Maj. Gen. Patrick Donahoe, commander of the Maneuver Center of Excellence at Fort Benning, told Task & Purpose that the new event, called The First 100 Yards, helps instill a critical lesson for trainees on day one: trust their noncommissioned officers. 

“The first order that a noncommissioned officer will give an infantry soldier in the United States Army is ‘Follow me,’” Donahoe said. “As they get off the bus it’s not an adversarial sergeant-on-trainee, it’s the sergeant as the noncommissioned officer at the center of the team, leading by example … That’s a pretty powerful touchstone to the centrality of the noncommissioned officer in our Army. It should start day one.” 

Infantry recruits aren’t the only ones seeing a change in their first day at basic training. The Army also moved Armor recruits away from the shark attack and into an exercise called the “Thunder Run,” which requires trainees to run a set of equipment down a quarter-mile track, handing it off to teammates along the way, and arranging the equipment at the end in the same way it was at the beginning. 

“Nothing’s really changed other than we’re not screaming in their faces,” said Command Sgt. Maj. Thomas Yaudas of the 194th Armored Brigade.

At its core, basic training is meant to build the foundation for a soldier’s career, and that includes a trust in their leadership. For example, Donahoe said, the person soldiers are supposed to feel they can go to with a problem is their squad leader — typically a staff sergeant — but soldiers’ “first experience was a staff sergeant ripping their face off as they get off a bus.” It made “no sense,” he said. But now, The First 100 Yards will “hopefully set the model for that relationship between a noncommissioned officer and junior enlisted soldiers as they go up the ranks.” 

While it was no doubt a shift for the Army, the new way of doing things seems to be working. Command Sgt. Maj. T.J. Holland, the former top enlisted leader of the 18th Airborne Corps, said in an Army news release that they are seeing “more discipline” and “more physical readiness” from soldiers going through The First 100 Yards. 

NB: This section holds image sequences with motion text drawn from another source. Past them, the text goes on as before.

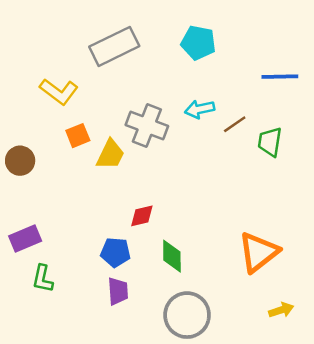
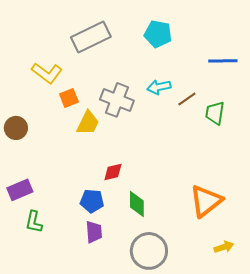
orange square: (78, 136) -> (69, 98), moved

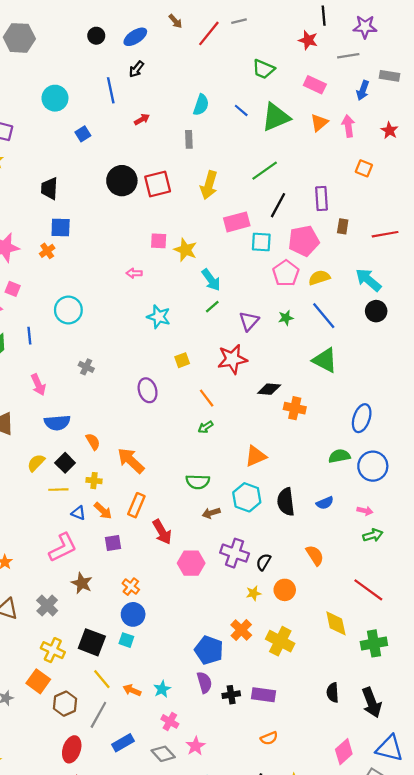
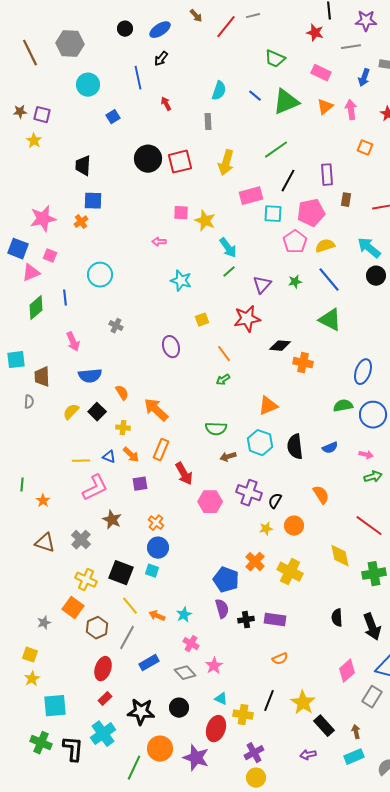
gray hexagon: (19, 38) -> (70, 44), moved
red arrow: (142, 119) -> (166, 104), turned -88
yellow line: (58, 490) -> (81, 461), moved

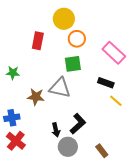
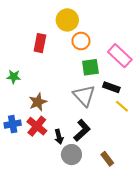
green square: (73, 64) -> (90, 67), moved
gray triangle: (60, 88) -> (84, 96), moved, turned 35
brown star: (36, 97) -> (38, 102), turned -30
red cross: (16, 141) -> (37, 126), moved

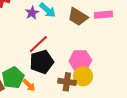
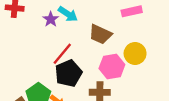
brown trapezoid: (78, 17) -> (100, 34), moved
yellow circle: (83, 76) -> (135, 53), moved

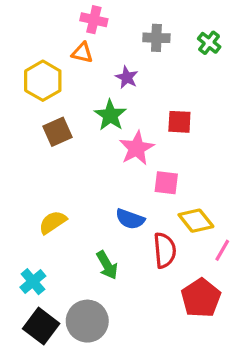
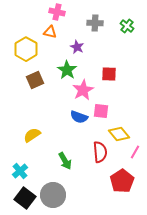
blue semicircle: (130, 219) -> (79, 117), moved

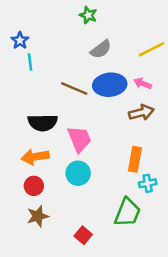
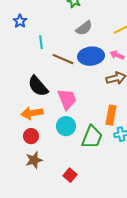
cyan line: (30, 62) -> (41, 42), moved
black semicircle: (43, 123) -> (38, 86), turned 50
green trapezoid: (127, 212) -> (92, 137), moved

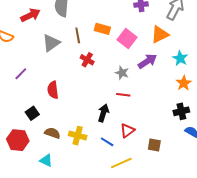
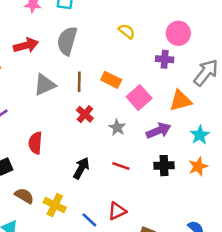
gray star: (122, 73) -> (117, 127), moved
black cross: (181, 111) -> (164, 166), moved
black arrow: (103, 113) -> (81, 168), moved

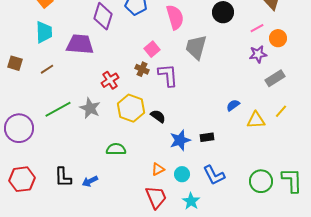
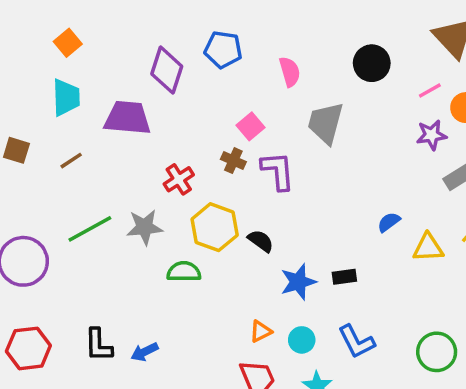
pink semicircle: (175, 17) -> (290, 72), size x0.7
gray star: (90, 108) -> (145, 227), turned -30
green semicircle: (116, 149) -> (184, 272), moved

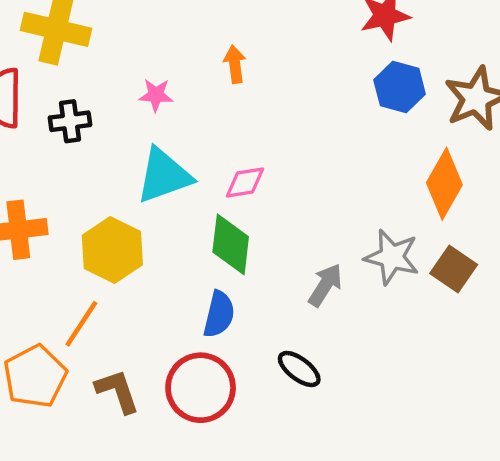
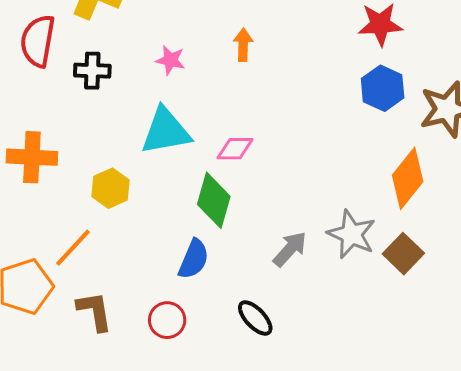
yellow hexagon: (112, 250) -> (110, 188), size x0.7
red circle: (201, 388) -> (167, 320), size x0.6

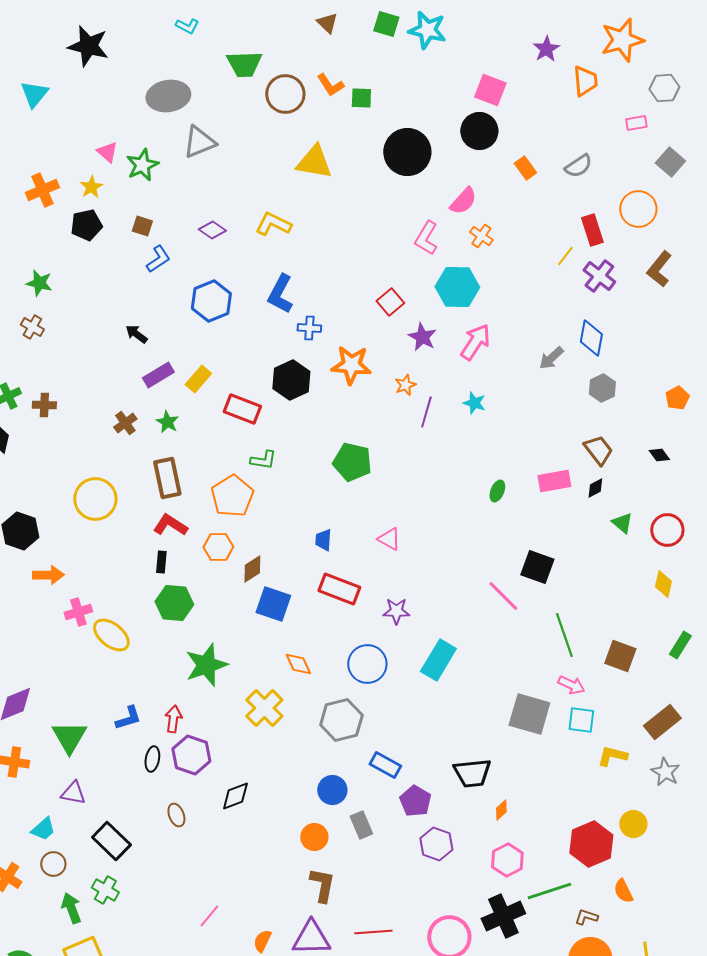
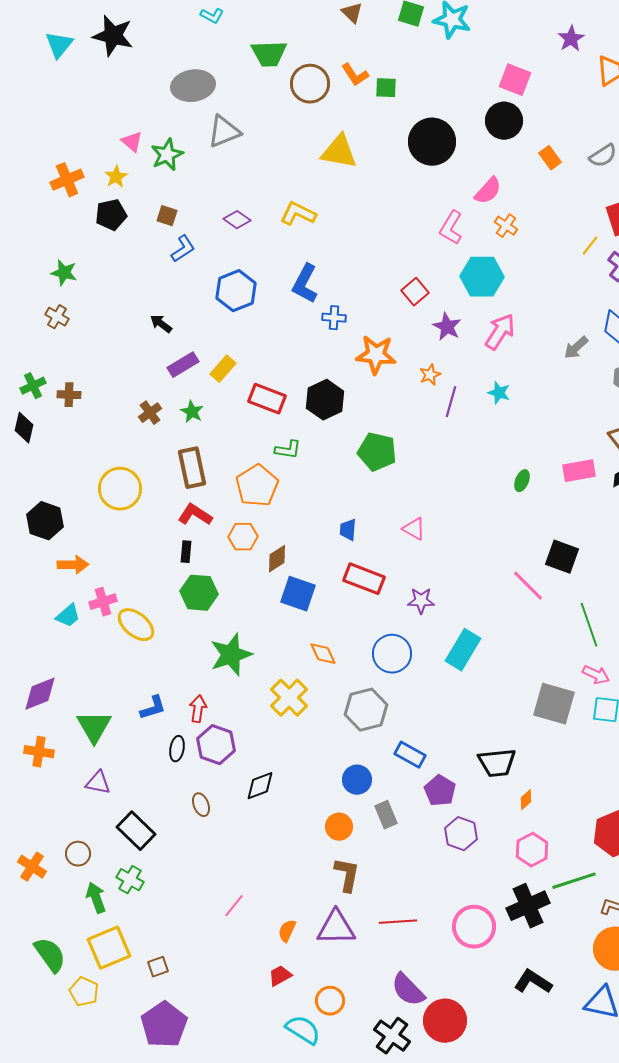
cyan triangle: (34, 94) -> (59, 45), moved
black hexagon: (291, 380) -> (325, 400), moved
cyan trapezoid: (43, 829) -> (68, 616), moved

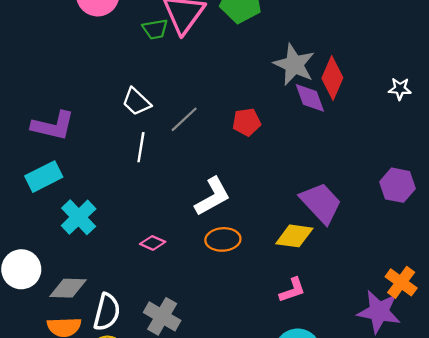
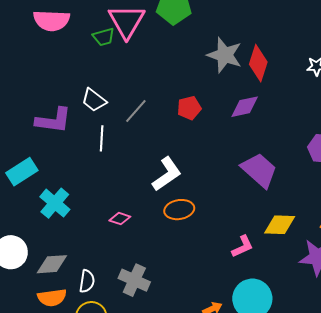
purple diamond: (310, 98) -> (245, 107), moved, turned -76
purple L-shape: (53, 126) -> (53, 120), moved
yellow diamond: (294, 236) -> (280, 225), moved
white semicircle: (107, 312) -> (87, 281), size x0.7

Staff Sgt. Robert Brown, a Papa Company, 244th Quartermaster Battalion drill sergeant, tries to motivate his charges during the Soldier Stakes Competition, 2021. (Terrance Bell/U.S. Army)

They’re being shown “right off the bus” how the Army wants them to work together, while also potentially cutting down on immediate injury as soldiers aren’t chaotically scrambling with their things off the bus. It’s about showing them “what right looks like” from the very start, Master Sgt. Adam Breeding of Army Forces Command said last year.

And for any of the “back in my day crowd” who feel the new generation of soldiers couldn’t possibly be as tough as they were because they’re not being chaotically screamed at by drill sergeants, Donahoe invited them to give it a try.

“For the folks who are like, ‘That’s weak’ — first off, they haven’t seen it,” Donahoe said. “They’re just reacting to something they’ve heard. And I welcome any of those guys to come back and get on a bus and go through the First 100 Yards or Thunder Run, and see just how weak and easy it is.”